I noticed that there is a large difference between the Parser Performance in Utf8Parser and the Utf16 parser for Guid and Timespan.
Code is in the details at the end.

Timespan

For Format 'c' of Timespan the performance of Utf16 is pretty much equal to Utf8, for the other two formats it's quite different.

Guid

Guid suffers from similar problems,
looking into Guid.cs, I see that the checks for invalid symbols is fairly inefficient:

https://github.com/dotnet/corefx/blob/39e96cd8e3b97f8b1a5fce86211cf8fec7ea478a/src/Common/src/CoreLib/System/Guid.cs#L430

https://github.com/dotnet/corefx/blob/39e96cd8e3b97f8b1a5fce86211cf8fec7ea478a/src/Common/src/CoreLib/System/Guid.cs#L452

https://github.com/dotnet/corefx/blob/39e96cd8e3b97f8b1a5fce86211cf8fec7ea478a/src/Common/src/CoreLib/System/Guid.cs#L474

  • Format 'N': Three full string scans (neither dashes, nor braces, nor parenthesis)
  • Format 'D': Two full string scans (no braces nor parenthesis) and a few characters until the dash
  • Format 'B' and 'P' behave 'best' as only one symbol is missing and one symbol is the first character.

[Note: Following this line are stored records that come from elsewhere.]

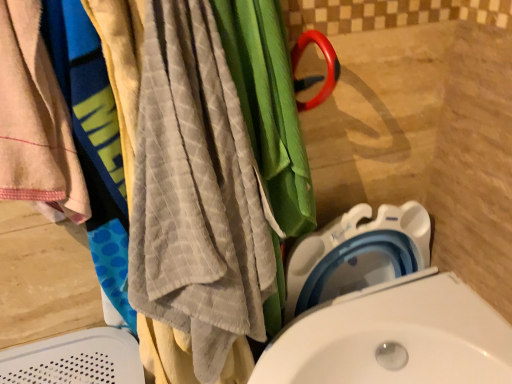 This screenshot has height=384, width=512. What do you see at coordinates (195, 207) in the screenshot? I see `gray textured towel at left` at bounding box center [195, 207].

Identify the location of gray textured towel at left. The height and width of the screenshot is (384, 512). (195, 207).

Looking at this image, from a real-world perspective, is gray textured towel at left positioned above or below beige cotton towel at left?

In terms of real-world spatial position, gray textured towel at left is below beige cotton towel at left.

Is gray textured towel at left thinner than beige cotton towel at left?

Incorrect, the width of gray textured towel at left is not less than that of beige cotton towel at left.

Does gray textured towel at left have a larger size compared to beige cotton towel at left?

Yes.

Locate an element on the screen. Image resolution: width=512 pixels, height=384 pixels. towel above the gray textured towel at left (from the image's perspective) is located at coordinates (35, 119).

From the image's perspective, which object appears higher, beige cotton towel at left or white plastic toilet at lower right?

beige cotton towel at left, from the image's perspective.

Where is `toilet that appears on the right of beige cotton towel at left`? This screenshot has height=384, width=512. toilet that appears on the right of beige cotton towel at left is located at coordinates (382, 310).

Is beige cotton towel at left far from white plastic toilet at lower right?

No, beige cotton towel at left is in close proximity to white plastic toilet at lower right.

Does point (28, 42) come behind point (250, 382)?

No, it is in front of (250, 382).

From the image's perspective, who appears lower, white plastic toilet at lower right or beige cotton towel at left?

white plastic toilet at lower right, from the image's perspective.

Is white plastic toilet at lower right positioned far away from beige cotton towel at left?

Actually, white plastic toilet at lower right and beige cotton towel at left are a little close together.

Looking at this image, do you think white plastic toilet at lower right is within beige cotton towel at left, or outside of it?

white plastic toilet at lower right cannot be found inside beige cotton towel at left.

Is white plastic toilet at lower right oriented towards beige cotton towel at left?

No, white plastic toilet at lower right is not aimed at beige cotton towel at left.

Does gray textured towel at left lie behind white plastic toilet at lower right?

No, the depth of gray textured towel at left is less than that of white plastic toilet at lower right.

Looking at this image, is gray textured towel at left far away from white plastic toilet at lower right?

Actually, gray textured towel at left and white plastic toilet at lower right are a little close together.

Between gray textured towel at left and white plastic toilet at lower right, which one appears on the right side from the viewer's perspective?

white plastic toilet at lower right.

Considering the sizes of objects gray textured towel at left and white plastic toilet at lower right in the image provided, who is bigger, gray textured towel at left or white plastic toilet at lower right?

With larger size is gray textured towel at left.

How many degrees apart are the facing directions of beige cotton towel at left and gray textured towel at left?

The angle between the facing direction of beige cotton towel at left and the facing direction of gray textured towel at left is 0.493 degrees.

Considering the relative sizes of beige cotton towel at left and gray textured towel at left in the image provided, is beige cotton towel at left thinner than gray textured towel at left?

Correct, the width of beige cotton towel at left is less than that of gray textured towel at left.

Is beige cotton towel at left in front of or behind gray textured towel at left in the image?

Visually, beige cotton towel at left is located behind gray textured towel at left.

Which of these two, beige cotton towel at left or gray textured towel at left, is smaller?

beige cotton towel at left.

From a real-world perspective, is white plastic toilet at lower right beneath gray textured towel at left?

Indeed, from a real-world perspective, white plastic toilet at lower right is positioned beneath gray textured towel at left.

Which of these two, white plastic toilet at lower right or gray textured towel at left, is wider?

Wider between the two is gray textured towel at left.

Where is `beach towel in front of the beige cotton towel at left`? beach towel in front of the beige cotton towel at left is located at coordinates (195, 207).

The width and height of the screenshot is (512, 384). In the image, there is a beige cotton towel at left. Find the location of `toilet below it (from the image's perspective)`. toilet below it (from the image's perspective) is located at coordinates (382, 310).

Based on their spatial positions, is gray textured towel at left or white plastic toilet at lower right further from beige cotton towel at left?

white plastic toilet at lower right is further to beige cotton towel at left.

Based on their spatial positions, is white plastic toilet at lower right or gray textured towel at left closer to beige cotton towel at left?

gray textured towel at left.

Which object lies nearer to the anchor point gray textured towel at left, white plastic toilet at lower right or beige cotton towel at left?

beige cotton towel at left is positioned closer to the anchor gray textured towel at left.

Looking at the image, which one is located closer to gray textured towel at left, beige cotton towel at left or white plastic toilet at lower right?

The object closer to gray textured towel at left is beige cotton towel at left.

Based on their spatial positions, is beige cotton towel at left or gray textured towel at left further from white plastic toilet at lower right?

beige cotton towel at left lies further to white plastic toilet at lower right than the other object.

When comparing their distances from white plastic toilet at lower right, does gray textured towel at left or beige cotton towel at left seem closer?

gray textured towel at left.

Locate an element on the screen. Image resolution: width=512 pixels, height=384 pixels. beach towel situated between beige cotton towel at left and white plastic toilet at lower right from left to right is located at coordinates (195, 207). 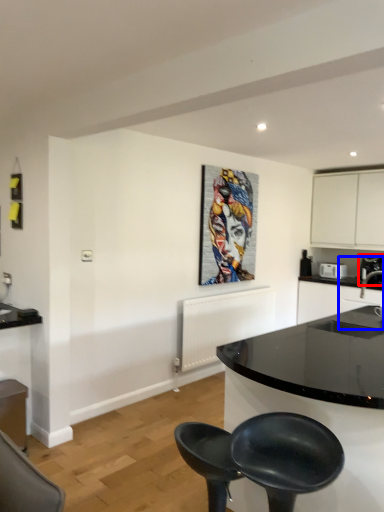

I guess that's visible in the benchmark below too, but it does not appear to be the bulk of the difference (as 'B' and 'P' are still twice as slow as the UTF8 version).

If I didn't mess up the benchmarks too much (again, both @ahsonkhan and @stephentoub fixed my bad benchmark last time), it might be useful to port the utf8 code to the utf16 code base.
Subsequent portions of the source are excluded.